[Task to carry out]
Without the pictures, set down the records below word for word.

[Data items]
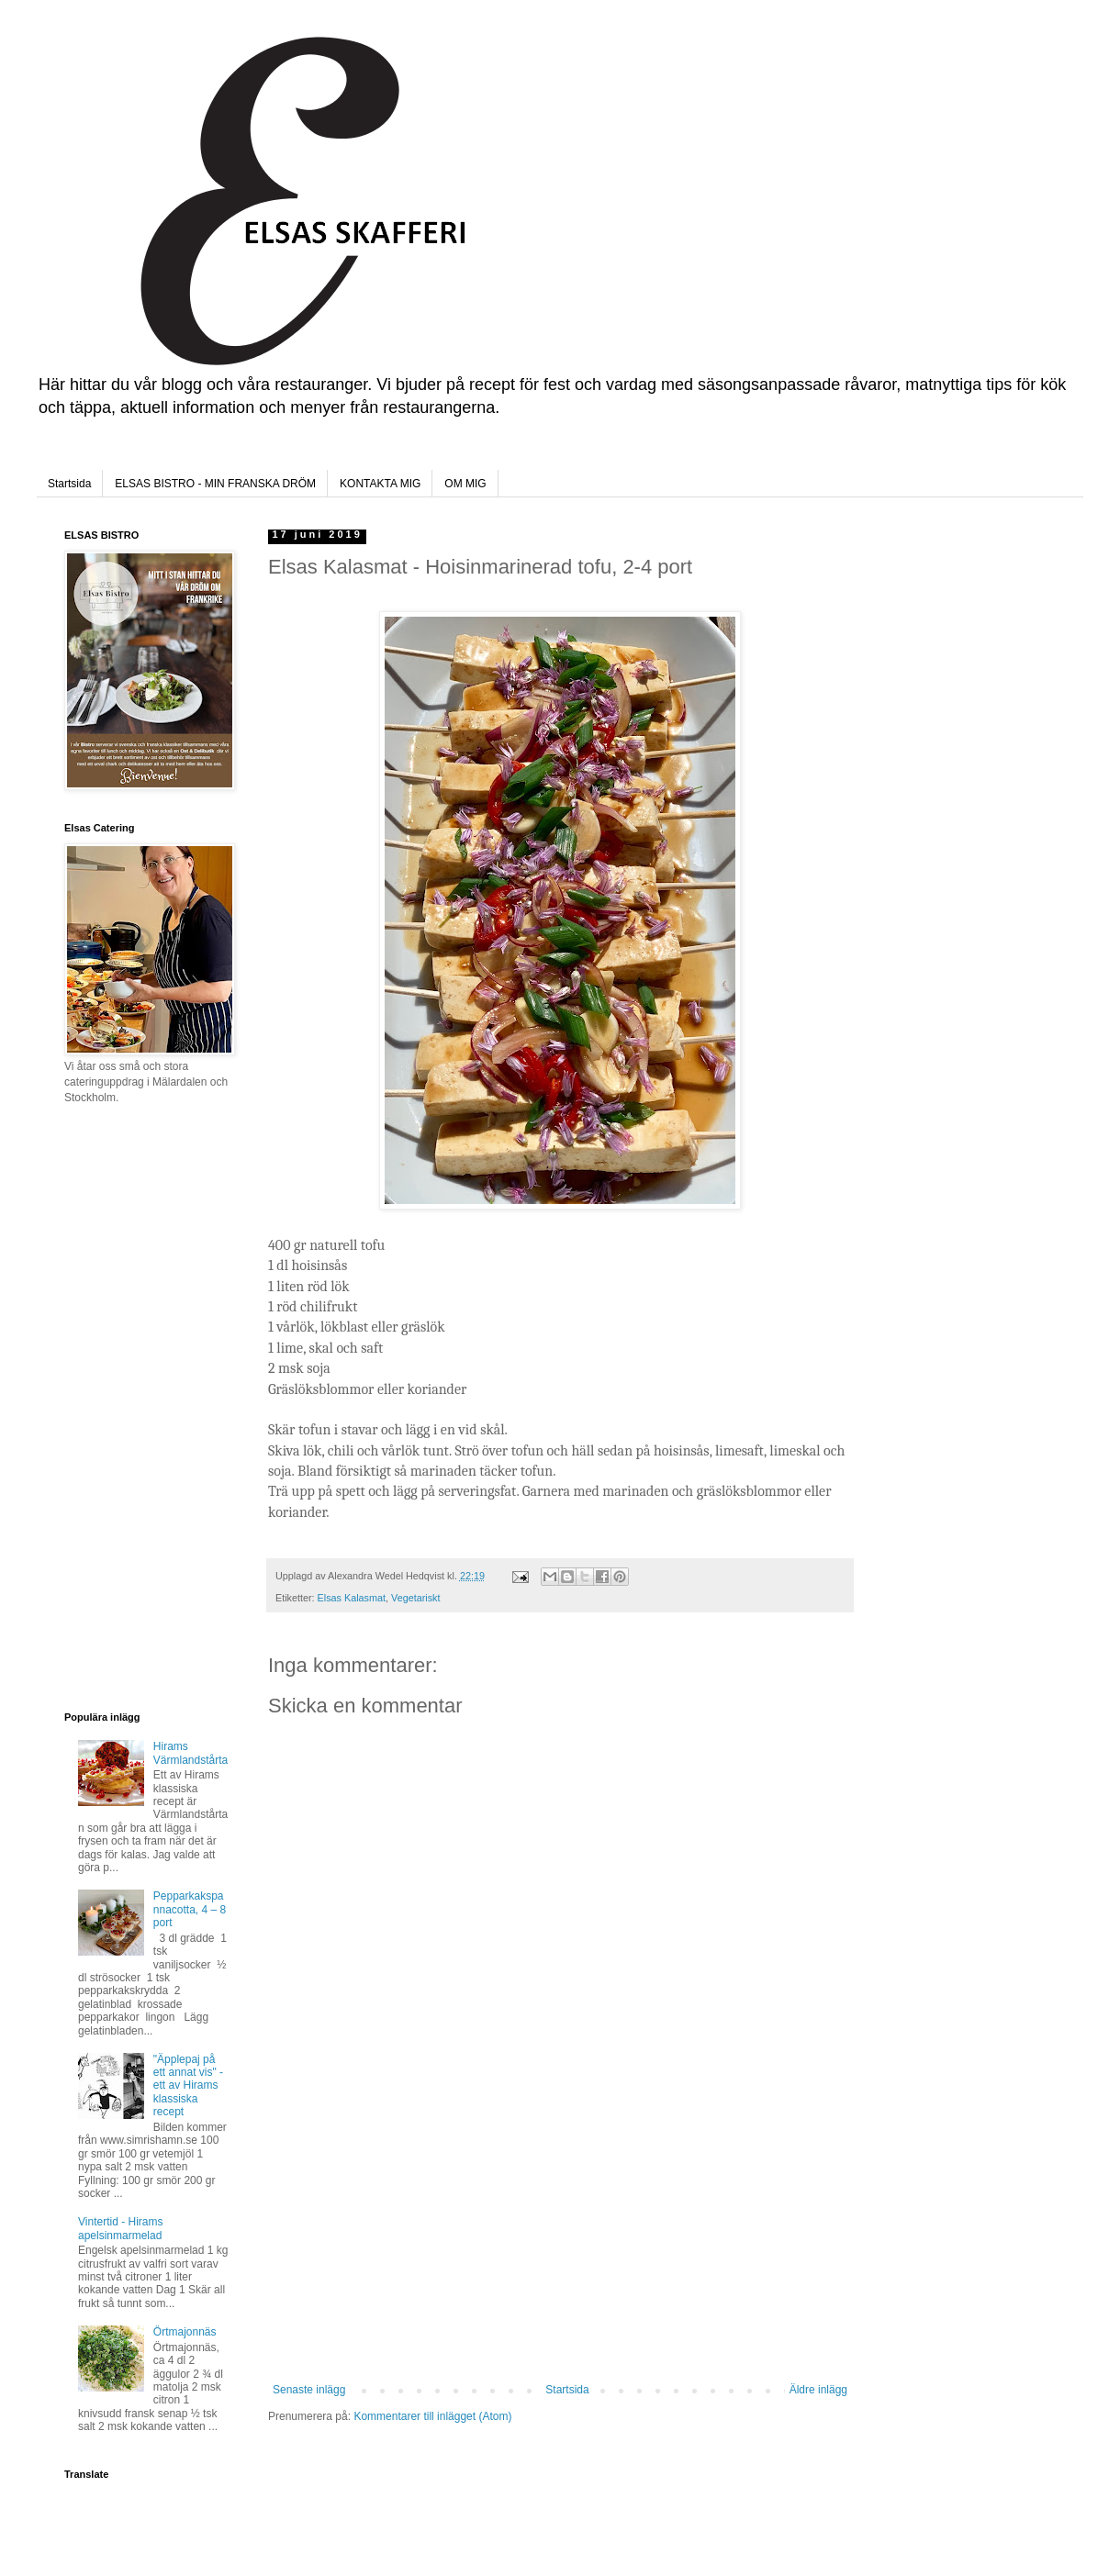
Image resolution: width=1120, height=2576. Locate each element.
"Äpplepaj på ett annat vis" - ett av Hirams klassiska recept (188, 2086)
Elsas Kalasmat (352, 1597)
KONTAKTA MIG (380, 483)
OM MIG (465, 483)
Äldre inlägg (818, 2389)
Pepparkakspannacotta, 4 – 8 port (189, 1909)
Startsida (69, 483)
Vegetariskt (415, 1597)
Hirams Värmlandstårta (190, 1753)
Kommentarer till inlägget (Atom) (432, 2416)
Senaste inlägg (309, 2389)
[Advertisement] (560, 2245)
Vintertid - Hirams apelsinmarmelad (120, 2228)
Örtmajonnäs (185, 2331)
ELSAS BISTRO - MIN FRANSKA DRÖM (215, 483)
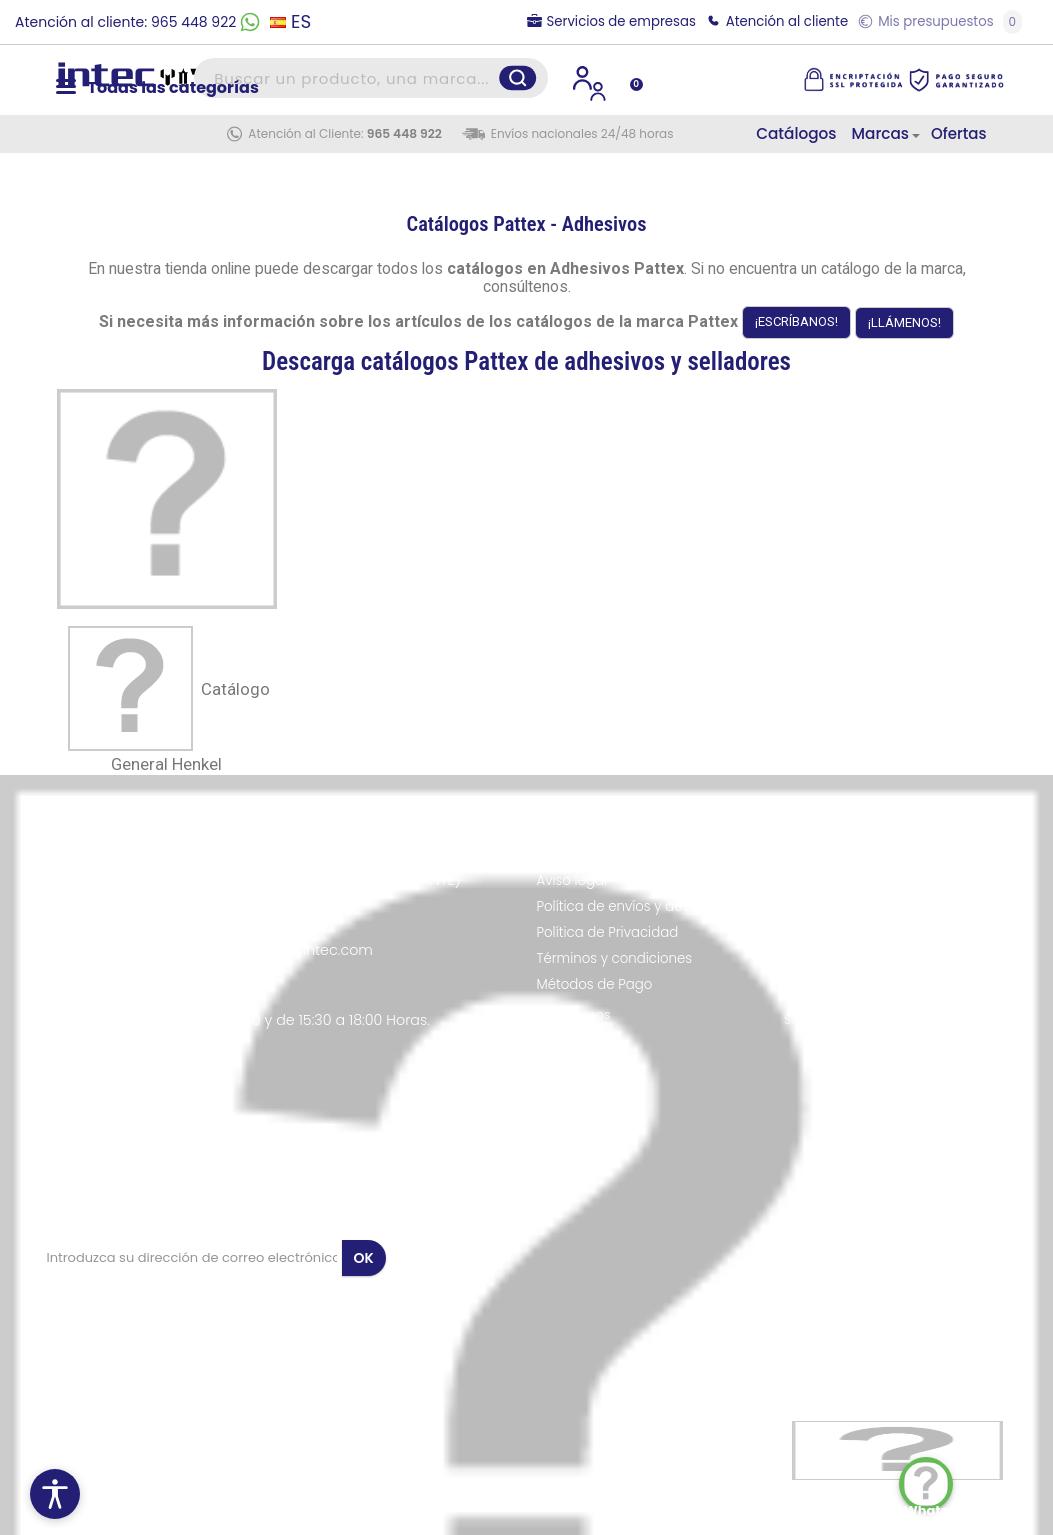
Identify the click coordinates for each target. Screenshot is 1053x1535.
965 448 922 (404, 133)
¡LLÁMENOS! (904, 322)
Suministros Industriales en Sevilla (891, 1020)
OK (364, 1258)
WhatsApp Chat (928, 1486)
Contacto (567, 1040)
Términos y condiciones (615, 958)
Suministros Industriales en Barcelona (869, 905)
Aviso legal (572, 880)
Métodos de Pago (595, 984)
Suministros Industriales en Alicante (897, 935)
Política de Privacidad (608, 932)
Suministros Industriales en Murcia (893, 960)
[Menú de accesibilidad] (55, 1494)
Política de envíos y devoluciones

[Task output]
Image resolution: width=1120, height=2576. Locate each element.
"Äpplepaj på ett annat vis" - ett av Hirams klassiska recept (188, 2086)
Elsas Kalasmat (352, 1597)
KONTAKTA MIG (380, 483)
OM MIG (465, 483)
Äldre inlägg (818, 2389)
Pepparkakspannacotta, 4 – 8 port (189, 1909)
Startsida (69, 483)
Vegetariskt (415, 1597)
Hirams Värmlandstårta (190, 1753)
Kommentarer till inlägget (Atom) (432, 2416)
Senaste inlägg (309, 2389)
[Advertisement] (560, 2245)
Vintertid - Hirams apelsinmarmelad (120, 2228)
Örtmajonnäs (185, 2331)
ELSAS BISTRO - MIN FRANSKA DRÖM (215, 483)
Identify the click coordinates for each target. Screenshot is 1053x1535.
965 448 922 (404, 133)
¡LLÁMENOS! (904, 322)
Suministros Industriales en Sevilla (891, 1020)
OK (364, 1258)
WhatsApp Chat (928, 1486)
Contacto (567, 1040)
Términos y condiciones (615, 958)
Suministros Industriales en Barcelona (869, 905)
Aviso legal (572, 880)
Métodos de Pago (595, 984)
Suministros Industriales en Alicante (897, 935)
Política de Privacidad (608, 932)
Suministros Industriales en Murcia (893, 960)
[Menú de accesibilidad] (55, 1494)
Política de envíos y devoluciones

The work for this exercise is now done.